Games are an ancient kind of interactive system. Traditional games like Go or chess are already a kind of computer, machines for creating and storing numerical states. But it is only in the twentieth century that a really powerful kind of computation comes into being, one capable of forming an abstract plane of measurement and control which subordinates physical things to its logics.
In the twenty-first century, a whole infrastructure develops for managing truly vast amounts of data, mostly for strategic or commercial purposes. There is a sort of enclosure of the world within what I call gamespace, where the logics of the game become the general patterns of organization.
Perhaps this is why game-like media seem to function as allegories of the times. The twentieth century seemed to be the era of cinema and television, where audio-visual narratives, assembled by the culture industries, functioned as allegories for industrial production of everything else. It was a spectacle in which, as Guy Debord famously put it, “that which is good, appears; that which appears, is good.” All under the command of the one supposed to know. Hence the fountainhead fantasy narrative and imagery of the time.
But the twentieth century still depended on command logics within which realtime data on the ground played a limited role. There simply wasn’t an infrastructure with which to complete the feedback loop between a commercial and military action and the reaction on the part of the consumer or combatant, via which the initial action could be modified or withdrawn.
The twenty-first century – the ludic century – is animated in part by just that fantasy: that the feedback loop can be closed, and action can be modified in realtime depending on data about its immediate effects. Of course in reality it is always rather more imperfect. Google and Facebook never quite tailor the advertising on which their business in part depends to our actual wants or desires. Given what we know about how imperfect those systems are, imagine what its like for the NSA or other security agencies, trying to needle of ‘terrorism’ in the haystack of trillions of bits of data banality. It’s the very impossibility of closing the feedback loop that drives the tendency to total surveillance.

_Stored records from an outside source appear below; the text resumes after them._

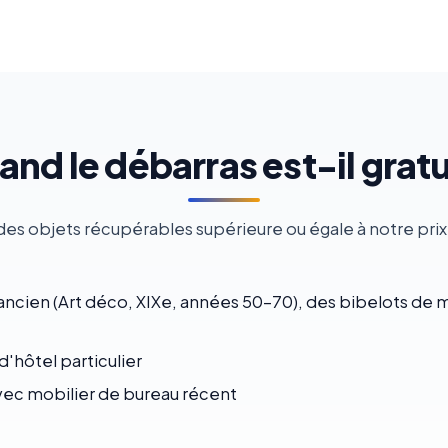
nd le débarras est-il gratu
des objets récupérables supérieure ou égale à notre prix
ncien (Art déco, XIXe, années 50-70), des bibelots de ma
d'hôtel particulier
ec mobilier de bureau récent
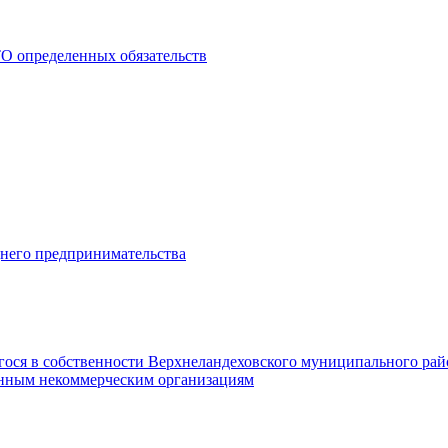
О определенных обязательств
днего предпринимательства
гося в собственности Верхнеландеховского муниципального рай
нным некоммерческим организациям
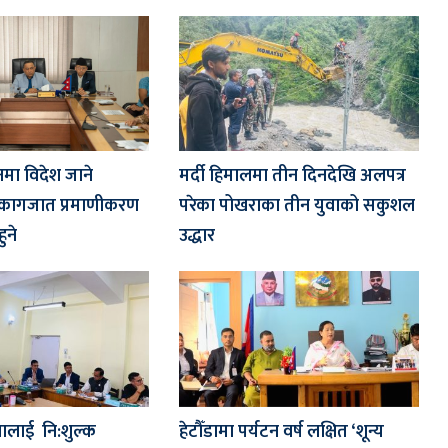
जनमा विदेश जाने
मर्दी हिमालमा तीन दिनदेखि अलपत्र
 कागजात प्रमाणीकरण
परेका पोखराका तीन युवाको सकुशल
ुने
उद्धार
क्षालाई नि:शुल्क
हेटौँडामा पर्यटन वर्ष लक्षित ‘शून्य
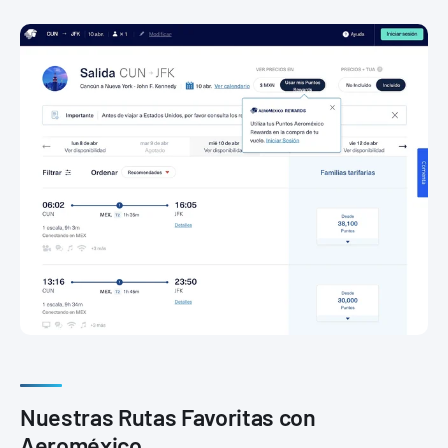
Nuestras Rutas Favoritas con
Aeroméxico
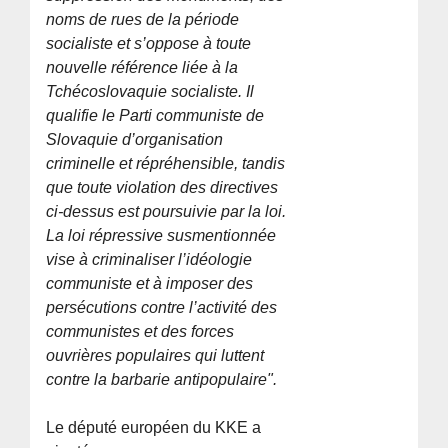
noms de rues de la période
socialiste et s’oppose à toute
nouvelle référence liée à la
Tchécoslovaquie socialiste. Il
qualifie le Parti communiste de
Slovaquie d’organisation
criminelle et répréhensible, tandis
que toute violation des directives
ci-dessus est poursuivie par la loi.
La loi répressive susmentionnée
vise à criminaliser l’idéologie
communiste et à imposer des
persécutions contre l’activité des
communistes et des forces
ouvrières populaires qui luttent
contre la barbarie antipopulaire".
Le député européen du KKE a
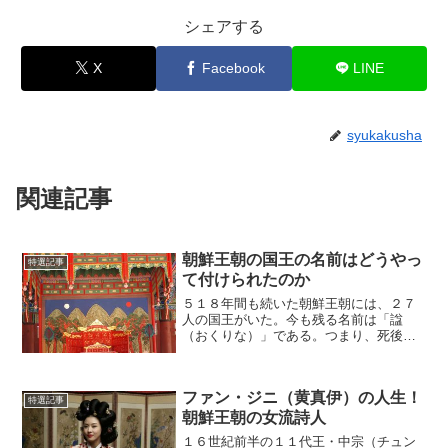
シェアする
X
Facebook
LINE
syukakusha
関連記事
朝鮮王朝の国王の名前はどうやっ
特選記事
て付けられたのか
５１８年間も続いた朝鮮王朝には、２７
人の国王がいた。今も残る名前は「諡
（おくりな）」である。つまり、死後に
贈られた尊称であり、本人が生きている
ときは知らなかった名前だ。それでは、
その諡はどのように付けられたのだろう
ファン・ジニ（黄真伊）の人生！
か。(adsbygoogl...
特選記事
朝鮮王朝の女流詩人
１６世紀前半の１１代王・中宗（チュン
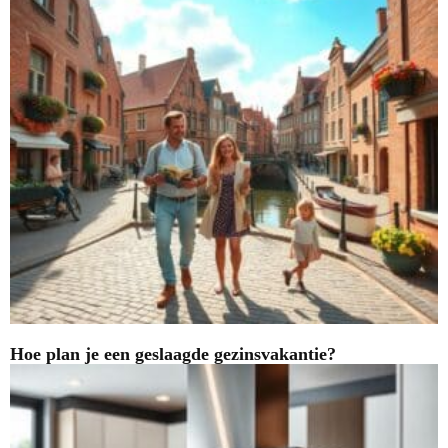
Hoe plan je een geslaagde gezinsvakantie?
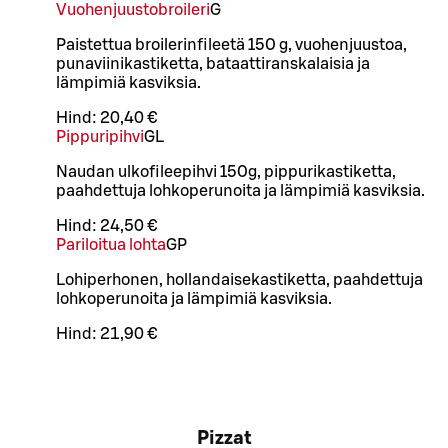
Vuohenjuustobroileri
G
Paistettua broilerinfileetä 150 g, vuohenjuustoa,
punaviinikastiketta, bataattiranskalaisia ja
lämpimiä kasviksia.
Hind:
20,40 €
Pippuripihvi
G
L
Naudan ulkofileepihvi 150g, pippurikastiketta,
paahdettuja lohkoperunoita ja lämpimiä kasviksia.
Hind:
24,50 €
Pariloitua lohta
G
P
Lohiperhonen, hollandaisekastiketta, paahdettuja
lohkoperunoita ja lämpimiä kasviksia.
Hind:
21,90 €
Pizzat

“Our matching algorithm is highly computationally intensive,” says OK Cupid CEO Sam Yagan. Apparently dating site companies are now going into the recruitment website business. Because it turns out that finding a romantic partner or finding an employee is pretty much the same thing. The business of describing, assessing and connecting people is becoming a generalized game. It doesn’t matter whether you want someone who gives good Powerpoint or good blow jobs, there’s an app for that, and pretty much the same app. Of course anyone who has used them has stories about how imperfectly they work.
All the same, this imperfect enclosure, this gamespace, changes space and time itself. As I put it in my book Gamer Theory, space is no longer topographic, it is topological. This is no longer the era of maps and strategies, where the struggle is to adequately map a terrain and exploit its features. The entire surface of the earth is now enclosed in continual mapping and remapping process. GPS turns the whole surface of the earth into a board game. Mobile media connect a commodity or a weapon in motion into an abstract space of realtime strategic calculation.

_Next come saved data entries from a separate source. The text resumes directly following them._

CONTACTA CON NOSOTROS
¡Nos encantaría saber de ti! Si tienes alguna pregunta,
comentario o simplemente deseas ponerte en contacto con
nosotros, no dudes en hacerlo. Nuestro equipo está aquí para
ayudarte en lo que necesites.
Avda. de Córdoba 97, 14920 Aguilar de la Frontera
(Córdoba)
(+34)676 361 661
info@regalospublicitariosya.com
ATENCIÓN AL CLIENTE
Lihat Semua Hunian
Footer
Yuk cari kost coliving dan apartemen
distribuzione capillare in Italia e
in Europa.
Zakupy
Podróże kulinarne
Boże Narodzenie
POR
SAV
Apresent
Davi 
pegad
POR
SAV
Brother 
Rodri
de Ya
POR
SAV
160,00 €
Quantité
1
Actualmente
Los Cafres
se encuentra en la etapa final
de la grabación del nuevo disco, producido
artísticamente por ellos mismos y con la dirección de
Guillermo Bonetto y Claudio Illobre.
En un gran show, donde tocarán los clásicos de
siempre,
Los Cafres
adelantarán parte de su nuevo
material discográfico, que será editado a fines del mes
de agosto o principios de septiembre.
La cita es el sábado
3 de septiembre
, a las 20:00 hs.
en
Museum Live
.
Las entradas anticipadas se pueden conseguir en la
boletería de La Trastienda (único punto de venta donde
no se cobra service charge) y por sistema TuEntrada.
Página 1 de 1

Of course, one fantasy is of an ever-perfected doubling of the world of physical things and its allegorical parallel, the world of data and calculation. But who knows? It may take more energy to perfect that data double than it does to actually run the physical world.
However, I think we have reached a point in this enclosure of the physical world in gamespace that a certain turning point appears, and not least for any aesthetic strategy that might work in and against a world made over as gamespace.

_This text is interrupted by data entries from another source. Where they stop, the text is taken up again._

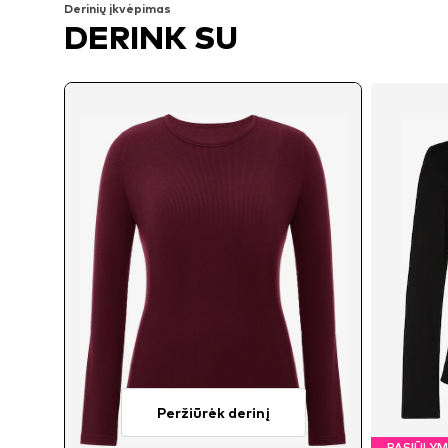
Derinių įkvėpimas
DERINK SU
Peržiūrėk derinį
PASIŪLY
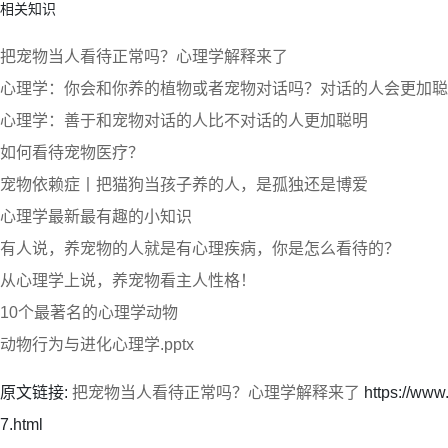
相关知识
把宠物当人看待正常吗？心理学解释来了
心理学：你会和你养的植物或者宠物对话吗？对话的人会更加聪
心理学：善于和宠物对话的人比不对话的人更加聪明
如何看待宠物医疗？
宠物依赖症丨把猫狗当孩子养的人，是孤独还是博爱
心理学最新最有趣的小知识
有人说，养宠物的人就是有心理疾病，你是怎么看待的？
从心理学上说，养宠物看主人性格！
10个最著名的心理学动物
动物行为与进化心理学.pptx
原文链接:
把宠物当人看待正常吗？心理学解释来了
https://ww
7.html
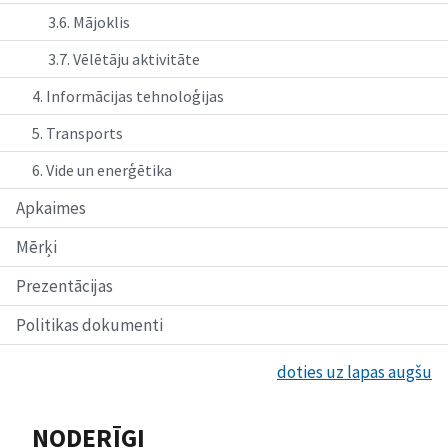
3.6. Mājoklis
3.7. Vēlētāju aktivitāte
4. Informācijas tehnoloģijas
5. Transports
6. Vide un enerģētika
Apkaimes
Mērķi
Prezentācijas
Politikas dokumenti
doties uz lapas augšu
NODERĪGI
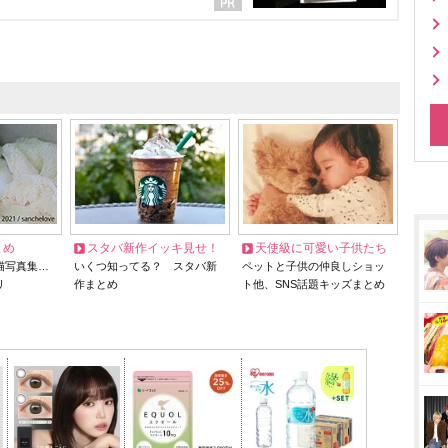
とめ
スタバ新作イッキ見せ！
天使級に可愛い子供たち
猫写真集…
いくつ知ってる？ スタバ新
ペットと子供の仲良しショッ
リ
作まとめ
ト他、SNS話題キッズまとめ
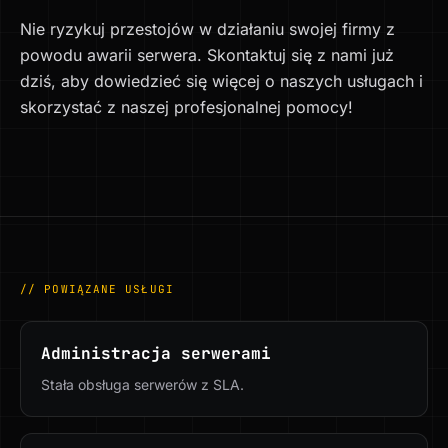
Nie ryzykuj przestojów w działaniu swojej firmy z
powodu awarii serwera. Skontaktuj się z nami już
dziś, aby dowiedzieć się więcej o naszych usługach i
skorzystać z naszej profesjonalnej pomocy!
// POWIĄZANE USŁUGI
Administracja serwerami
Stała obsługa serwerów z SLA.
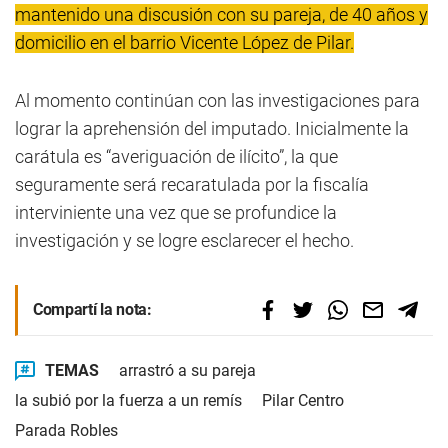
mantenido una discusión con su pareja, de 40 años y
domicilio en el barrio Vicente López de Pilar.
Al momento continúan con las investigaciones para
lograr la aprehensión del imputado. Inicialmente la
carátula es “averiguación de ilícito”, la que
seguramente será recaratulada por la fiscalía
interviniente una vez que se profundice la
investigación y se logre esclarecer el hecho.
Compartí la nota:
TEMAS
arrastró a su pareja
la subió por la fuerza a un remís
Pilar Centro
Parada Robles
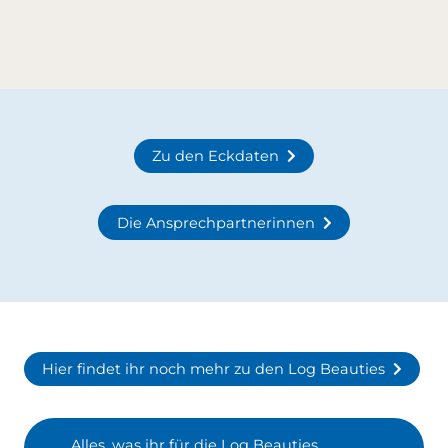
Zu den Eckdaten
Die Ansprechpartnerinnen
Hier findet ihr noch mehr zu den Log Beauties
Alles, was ihr für die Log Beauties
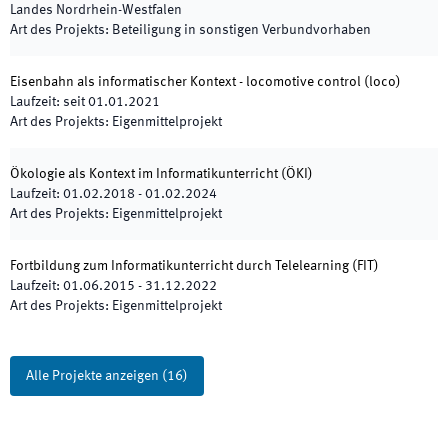
Landes Nordrhein-Westfalen
Art des Projekts
:
Beteiligung in sonstigen Verbundvorhaben
Eisenbahn als informatischer Kontext - locomotive control
(
loco
)
Laufzeit
:
seit
01.01.2021
Art des Projekts
:
Eigenmittelprojekt
Ökologie als Kontext im Informatikunterricht
(
ÖKI
)
Laufzeit
:
01.02.2018
-
01.02.2024
Art des Projekts
:
Eigenmittelprojekt
Fortbildung zum Informatikunterricht durch Telelearning
(
FIT
)
Laufzeit
:
01.06.2015
-
31.12.2022
Art des Projekts
:
Eigenmittelprojekt
Alle Projekte anzeigen
(
16
)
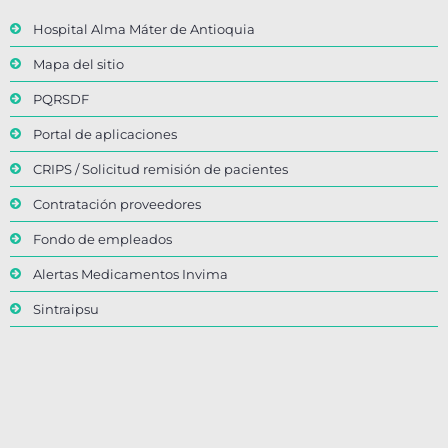
Hospital Alma Máter de Antioquia
Mapa del sitio
PQRSDF
Portal de aplicaciones
CRIPS / Solicitud remisión de pacientes
Contratación proveedores
Fondo de empleados
Alertas Medicamentos Invima
Sintraipsu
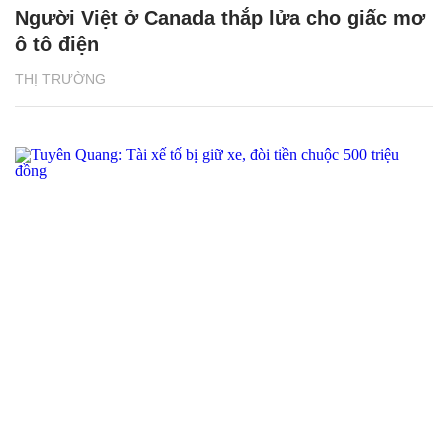
Người Việt ở Canada thắp lửa cho giấc mơ
ô tô điện
THỊ TRƯỜNG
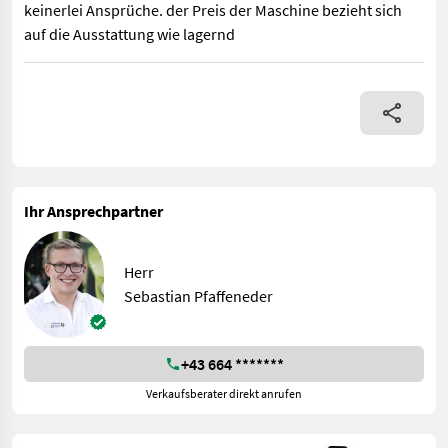
keinerlei Ansprüche. der Preis der Maschine bezieht sich
auf die Ausstattung wie lagernd
+Baujahr 2002 +7280 Betriebsstunden +CVT Getriebe Smatic +50
Ihr Ansprechpartner
Herr
Sebastian Pfaffeneder
+43 664 *******
Verkaufsberater direkt anrufen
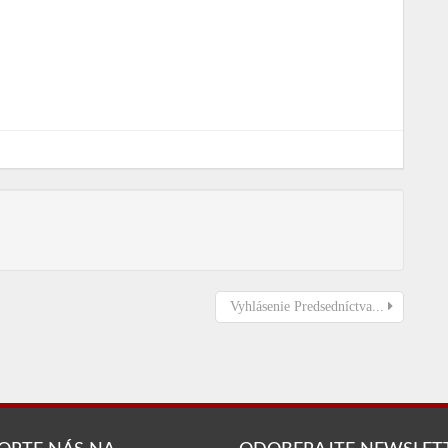
Vyhlásenie Predsedníctva...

The aesthetic, as Steve Shaviro reminds us, is a kind of necessary inefficiency. It is the domain of the useless. It is only to the extent that my contemplation of it is disinterested that a work of art can really participate in the aesthetic. This, incidentally, is why there’s no neat mapping of the aesthetic and what we call the art world. Too much of the art world is in actuality a game of calculation. But on the other hand, there are plenty of aesthetic moments outside of the art world where a free, disinterested contemplation and experience is still possible. One of those domains, in these times, includes games.
To the extend that gamespace includes at least a palimpsest of the whole planet within the space of calculation and strategy, the aesthetic can no longer be about an outside. A certain kind of romantic aesthetic may finally be dead. There can be no outsider art, no transgression. There can be no wild art because as Tim Morton argues, there is no external and separate ‘nature’ any more. The whole planet is included in the game of commodification. There’s nothing to subvert or divert or invert. There’s nothing to resist, as resistance is included in advance in the rules of the game.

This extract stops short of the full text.